> **PROMPT**: From the records below, output exactly the lines running from the line containing "04 september 2023" through the line containing "Если вещь стоящая, то", and no others.

===== RECORDS SUPPLIED

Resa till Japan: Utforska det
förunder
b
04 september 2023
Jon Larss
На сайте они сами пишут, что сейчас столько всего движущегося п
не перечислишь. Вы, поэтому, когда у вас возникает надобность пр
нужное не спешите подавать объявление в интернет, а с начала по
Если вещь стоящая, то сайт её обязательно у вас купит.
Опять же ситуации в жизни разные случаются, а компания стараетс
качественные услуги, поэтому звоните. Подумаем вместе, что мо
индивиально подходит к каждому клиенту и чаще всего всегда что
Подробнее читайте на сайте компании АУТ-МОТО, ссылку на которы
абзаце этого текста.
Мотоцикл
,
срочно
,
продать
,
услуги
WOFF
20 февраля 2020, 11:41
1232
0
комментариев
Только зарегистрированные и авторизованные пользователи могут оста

==========

> **ANSWER BELOW**:
04 september 2023
Jon Larss
На сайте они сами пишут, что сейчас столько всего движущегося п
не перечислишь. Вы, поэтому, когда у вас возникает надобность пр
нужное не спешите подавать объявление в интернет, а с начала по
Если вещь стоящая, то сайт её обязательно у вас купит.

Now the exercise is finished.